Elizabeth Xi Bauer
Fuel Tank
8-12 Creekside
London
SE8 3DX
United Kingdom
Elizabeth Xi Bauer is delighted to present Karoliina Hellberg’s first UK solo exhibition. The Gallery will exhibit new works by the artist and a wallpaper print designed and executed by Hellberg for this upcoming solo show.
Karoliina Hellberg lives and works in Helsinki and is known for her large, vibrant oil, acrylic, and ink canvases. Her work immerses the viewer in a world of repeated imagery, signs, and symbols, a labyrinth of spaces and places, combining layers, forms, and elements. The artist blends dream-like visions and narratives that merge the every day with the ethereal. This is explored with pictorial tropes such as indoor scenes, plants, flowers, clouds, animals, and textiles, which are remembered, imagined, or inspired by researched source material.
“Spaces and moods in my paintings have been influenced by the environment in which I grew up and the kind of places I feel to be important…spaces in [my] paintings are collages of metaphysical and psychological elements; they do not just reflect just one place or experience’’, Hellberg explains.
Hellberg paints the space between memories and fantasies, heightened by her recurring use of intense colour throughout her works. Confident yet sensual brush strokes merge the foreground and background, highlighting areas rich in detail while allowing the works to appear flat and challenge our understanding of how we navigate the physical world. Employing these techniques, Hellberg builds a captivating and enchanting world.
The settings depicted in Hellberg’s paintings are often interiors, such as rooms in a home, which act as a container for the elements within them. The works in this upcoming exhibition at Elizabeth Xi Bauer will include spaces between the interior and exterior—for example, the view of a house as seen from a garden looking in. Although an outdoor space, these gardens have still been designed and created by a person. Rather than linear, they operate across multiple levels of time as they are a mixture of real, remembered, and imaginary places. Hellberg’s works depict fictional spaces that interpret instances or objects that originate in reality. The artist omits human figures from her works and instead portrays objects and elements brought in or discarded by humankind. In Hellberg’s works, the ghosts of human presence remain. “I enjoy the recurring theme of aesthetic ghosts and labyrinths; my paintings are like chapters in a book of short stories”, explains Hellberg.
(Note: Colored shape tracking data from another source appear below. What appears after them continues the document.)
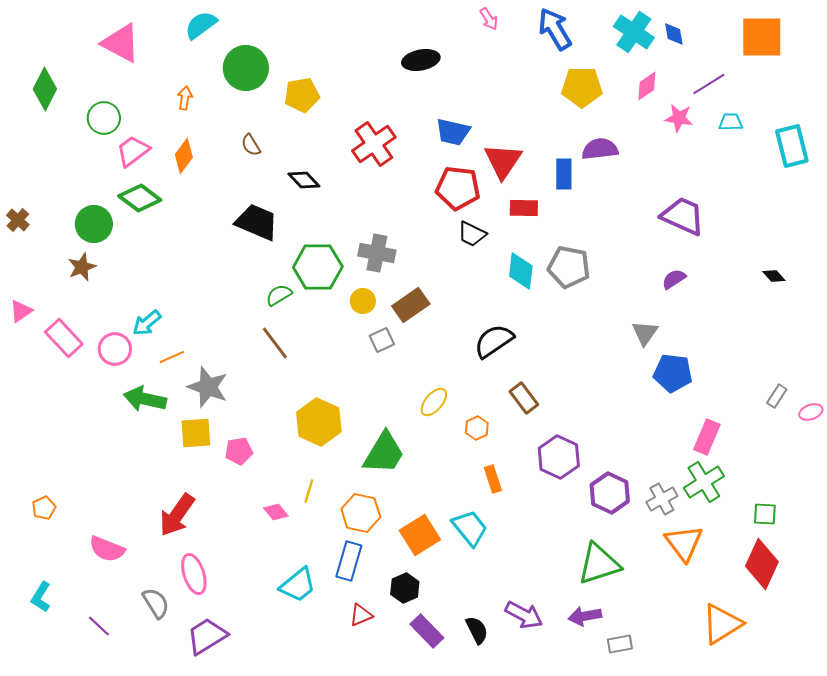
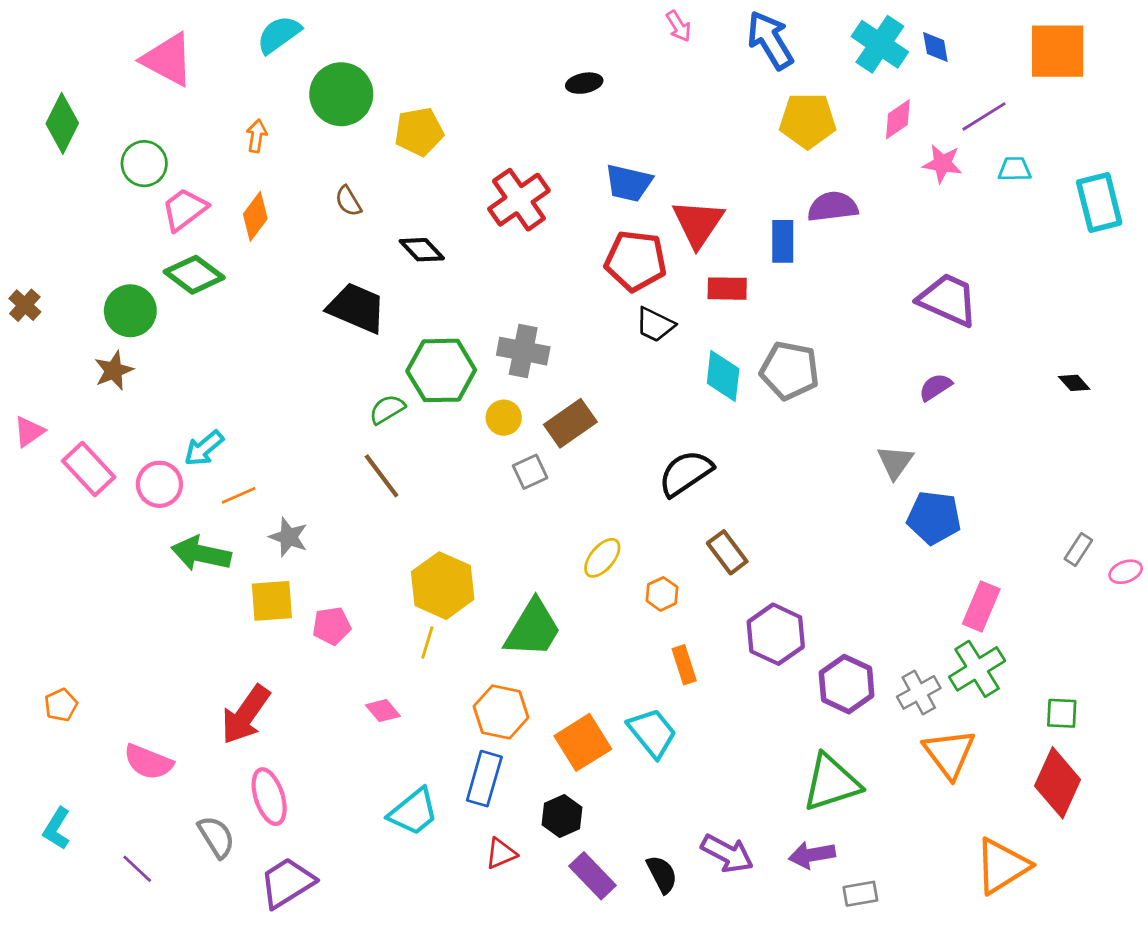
black ellipse: (421, 60) -> (584, 83), size x0.7
gray star: (208, 387) -> (289, 537), size x0.7
yellow line: (309, 491) -> (427, 643), moved

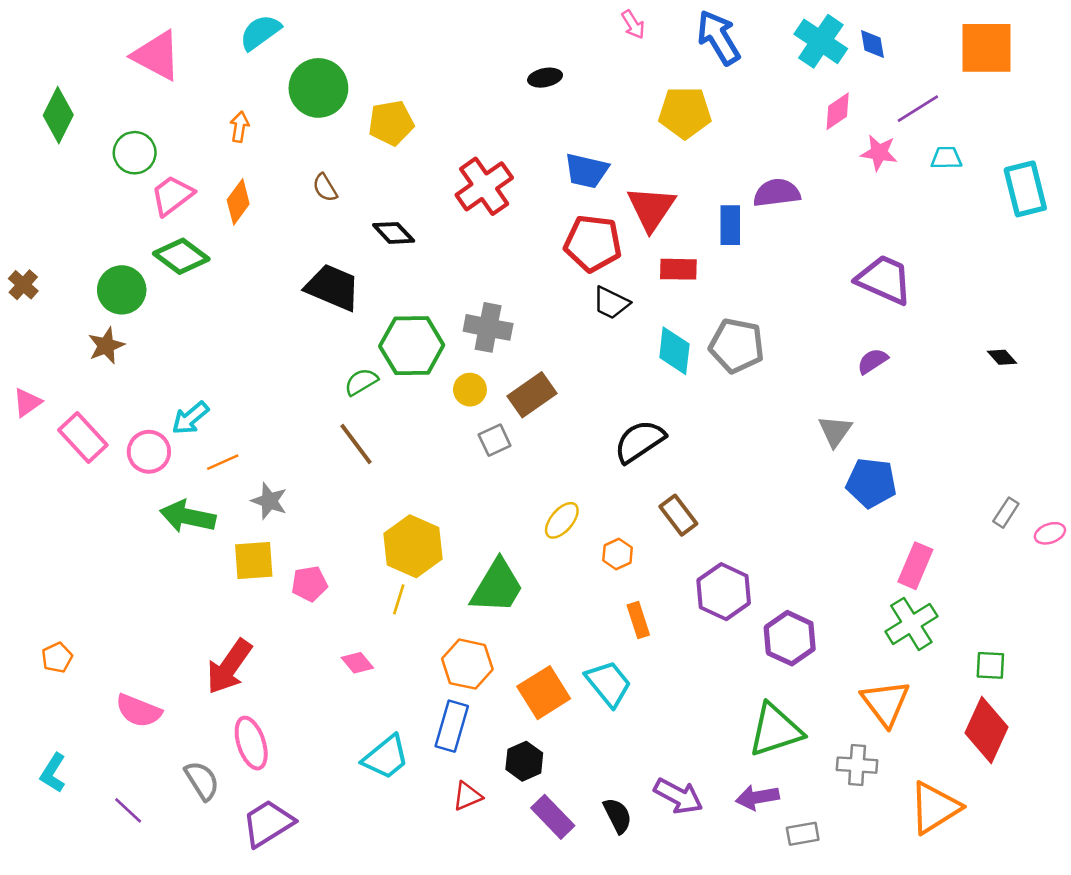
yellow pentagon: (808, 121) -> (685, 113), moved
gray cross: (919, 692) -> (857, 765), moved, turned 33

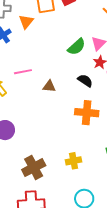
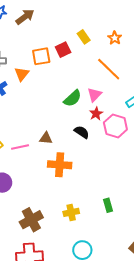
pink line: (23, 72) -> (20, 147), moved
orange cross: (87, 113) -> (60, 165), moved

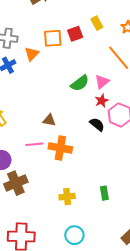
black semicircle: (82, 132) -> (97, 124), moved
pink line: (20, 147) -> (35, 144), moved
brown cross: (31, 220) -> (16, 183), moved

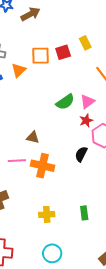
black semicircle: (97, 124) -> (81, 154), moved, turned -105

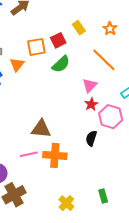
green semicircle: (65, 102) -> (61, 64), moved
brown triangle: (33, 137) -> (41, 129), size x1.5
yellow cross: (47, 214) -> (66, 203), turned -35

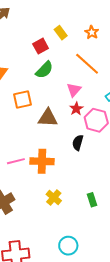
orange square: (36, 47) -> (22, 100), moved
brown triangle: (41, 129) -> (48, 118), moved
yellow cross: (66, 203) -> (54, 198), moved

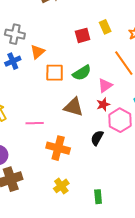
green semicircle: (44, 70) -> (82, 73), moved
orange square: (22, 100) -> (55, 73), moved
pink line: (16, 161) -> (35, 123), moved

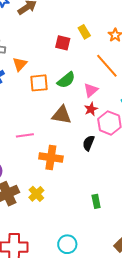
red square: (83, 35) -> (63, 43), turned 35
yellow cross: (61, 186) -> (36, 194), moved

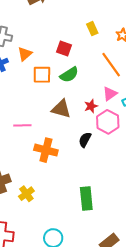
red square: (63, 43) -> (64, 49), moved
pink triangle: (91, 90) -> (110, 94), moved
yellow cross: (36, 194) -> (26, 194), moved
green rectangle: (96, 201) -> (86, 198), size x1.6

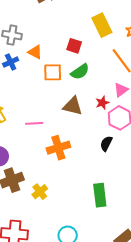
yellow rectangle: (92, 29) -> (102, 25), size x1.6
orange triangle: (25, 54) -> (35, 52), turned -49
black semicircle: (85, 140) -> (106, 144), moved
orange cross: (46, 150) -> (58, 148), turned -30

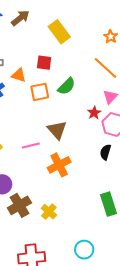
yellow rectangle: (102, 25) -> (59, 32), moved
red square: (74, 46) -> (44, 63), moved
brown triangle: (73, 106) -> (57, 130), moved, turned 45

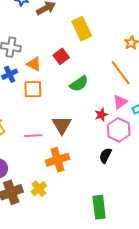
red square: (44, 63) -> (61, 56), turned 35
orange square: (40, 92) -> (33, 89), moved
yellow cross: (49, 212) -> (39, 189), moved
Rather than guiding the viewer, Hellberg wants the audience to have their own understanding when encountering the work and to enjoy losing themselves within it. Whilst the references may be personal or from her research, Hellberg does not always desire to disclose her inspiration by not inflicting her interpretations on the viewer.
Hellberg works on one painting at a time, turning other artworks around so she does not see them. The artist does not always finish a painting before deciding to work on another. This allows time to reflect and continue working on another canvas, returning to the other paintings later. This intense focus is reflected in her works.
“It’s more like one thing leads to another; you can’t predict all the choices you’ll make in a painting, how you will feel about it or what you might need to solve in the painting”, Hellberg explains.
This upcoming exhibition of new works by Karoliina Hellberg at Elizabeth Xi Bauer will include large canvases, smaller paintings, framed watercolours, and prints in a wallpaper format, the latter of which the artist has received a grant to create from Arts Promotion Centre Finland (Taike). These wallpaper prints will serve as an accent feature, exploring the motifs embedded within Hellberg’s works. The familiarity of wallpaper further layers and extends Hellberg’s depiction of domestic settings. This new wallpaper is similar to a project by Hellberg, commissioned by the Didrichsen Museum, upon her receiving the Pro Arte prize in 2018. This 2019 solo exhibition at the Didrichsen Museum was the first time Hellberg created and executed her wallpaper prints. The artist included new wallpaper prints in exhibitions at Galerie Anhava, Helsinki, Finland, and Galleri KANT, Copenhagen, Denmark.
The exhibition will be curated by Maria do Carmo M. P. de Pontes.